Tuesday, 15 March 2011

Deborah Poynton

I have just seen Deborah Poynton's exhibition at the Michael Stevenson Gallery.

Deborah says of her exhibition entitled "Arcadia" '
Arcadia is a pastoral idyll, a place where humans lived in peace with nature, impossible to re-enter. It is perhaps because it is a landscape of innocence that the only two figures included in the 11 canvases are children. In this landscape the folly creates the illusion of a threshold, but it is just a framing device to convey the fundamental conundrum of the Garden of Eden. For man, to behold the world is to reduce or even destroy it, perhaps because it is otherwise too frightening, too empty of significance, and simultaneously too full of detail to comprehend. The phrase 'Et in Arcadia ego' resonates in this landscape because one is always aware that annihilation is present even in Arcadia. Everywhere it is as if something is on the tip of your tongue. You may sit for a long time and still not know what it is. In the meantime, there is consolation in beauty.

If you see one exhibition this year, see this one- it is awe-inspiring. Deborah's works are mammoth- at least 4 metres tall by 3 metres. There is a darkness about them, an almost sinister feeling. Nevertheless she creates an atmosphere, palpable with meaning, slightly threatening. Her artistic tecbnique is flawless; every leaf on every fern is delicately and exquisitely rendered. Her style is super- real almost.
To call it "realism" would be a disservice. Not quite "surreal" either, yet there is an echo of them in her paintings. Her work cannot be boxed into any of the known so-called "genres". It is simply beyond them all, outstanding in its uniqueness and "otherness". I urge you to see this.

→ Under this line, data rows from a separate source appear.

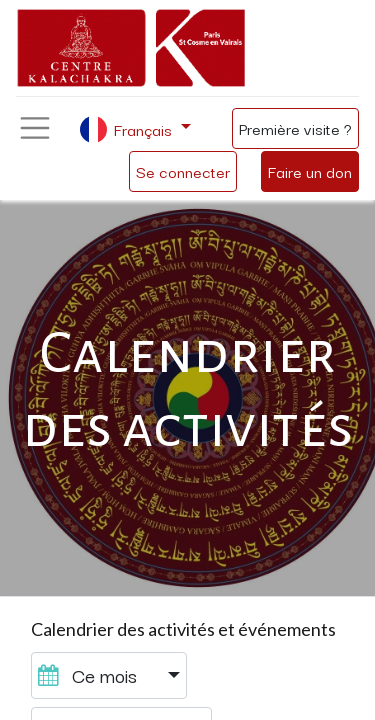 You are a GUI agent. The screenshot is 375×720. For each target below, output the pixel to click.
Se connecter (183, 171)
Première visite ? (295, 128)
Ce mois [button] (90, 674)
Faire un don (310, 171) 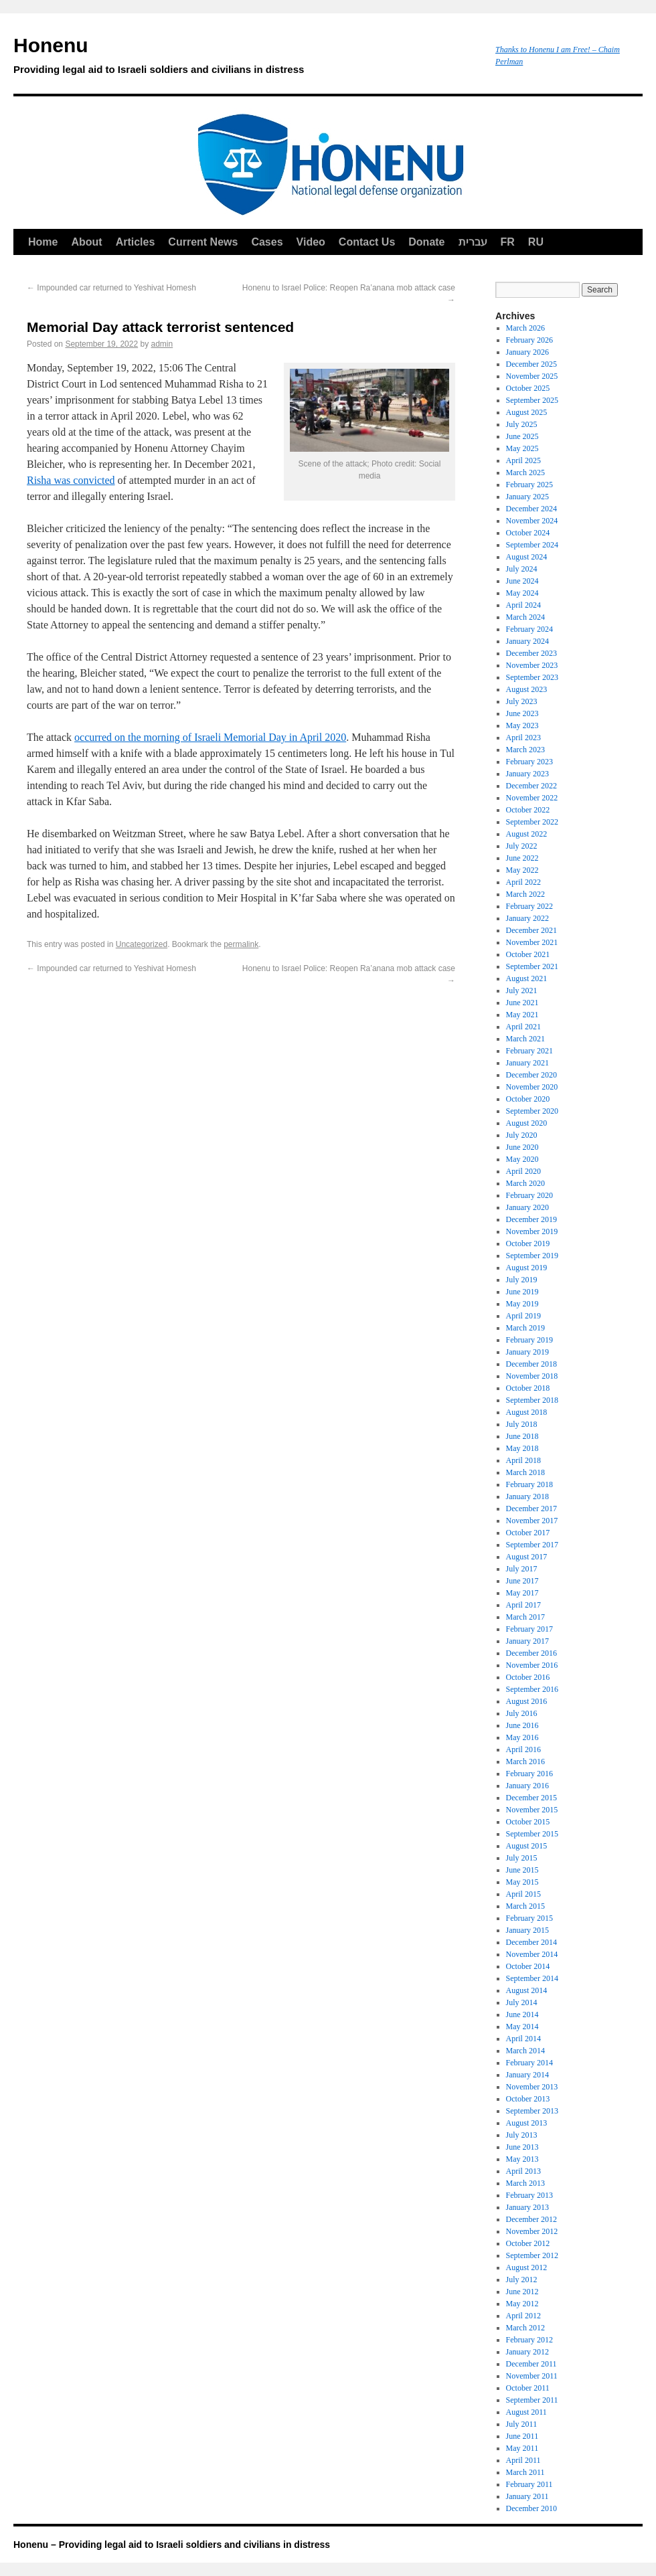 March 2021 (525, 1038)
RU (536, 242)
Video (311, 242)
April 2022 (523, 882)
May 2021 (522, 1014)
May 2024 (522, 593)
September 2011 (532, 2400)
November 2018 (532, 1376)
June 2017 (522, 1580)
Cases (266, 242)
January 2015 (527, 1930)
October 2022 (528, 809)
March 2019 (525, 1328)
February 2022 (529, 906)
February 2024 (529, 629)
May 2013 (522, 2159)
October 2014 (528, 1966)
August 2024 (527, 557)
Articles (135, 242)
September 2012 (532, 2255)
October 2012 (528, 2243)
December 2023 (531, 653)
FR (508, 242)
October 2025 (528, 388)
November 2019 (532, 1231)
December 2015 (531, 1797)
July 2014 (522, 2002)
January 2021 (527, 1062)
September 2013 (532, 2111)
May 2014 (522, 2026)
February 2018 (529, 1484)
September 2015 (532, 1833)
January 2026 (527, 352)
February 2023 (529, 761)
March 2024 (525, 617)
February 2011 (529, 2484)
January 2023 (527, 773)
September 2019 (532, 1255)
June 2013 (522, 2147)
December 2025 (531, 364)
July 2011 (522, 2424)
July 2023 (522, 701)
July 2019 (522, 1279)
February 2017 (529, 1629)
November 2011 (532, 2376)
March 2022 (525, 894)
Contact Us (367, 242)
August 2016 (527, 1701)
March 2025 (525, 472)
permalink (241, 944)
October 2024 (528, 532)
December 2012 (531, 2219)
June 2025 (522, 436)
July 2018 (522, 1424)
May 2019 (522, 1303)
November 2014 (532, 1954)
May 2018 (522, 1448)
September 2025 (532, 400)
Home (43, 242)
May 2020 (522, 1159)
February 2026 (529, 340)
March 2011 (525, 2472)
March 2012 (525, 2327)
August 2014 (527, 1990)
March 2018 (525, 1472)
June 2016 (522, 1725)
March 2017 (525, 1617)
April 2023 (523, 737)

In the adjoining gallery are photographs by Billy Monk. Putting these two artists together was an inspired choice. Deborah's work with its monumental, almost Biblical references in company with the sleaze and underbelly of Cape Town nightclubs of the sixties. I felt slightly schizoid when I came out of there after about an hour and felt strongly in the need of a strong coffee.
It is seldom that an exhibition has affected me like this one has. Five days later, I am still haunted by those images. And all too aware of my limitations and my lowly place in the artistic echelons! Knowing that I will never be more than a "hobby" artist, no matter how many hours I spend trying ot improve, no matter how much I aspire to create, I shall never, in my lifetime, be able to produce works of the genius of Deborah Poynton.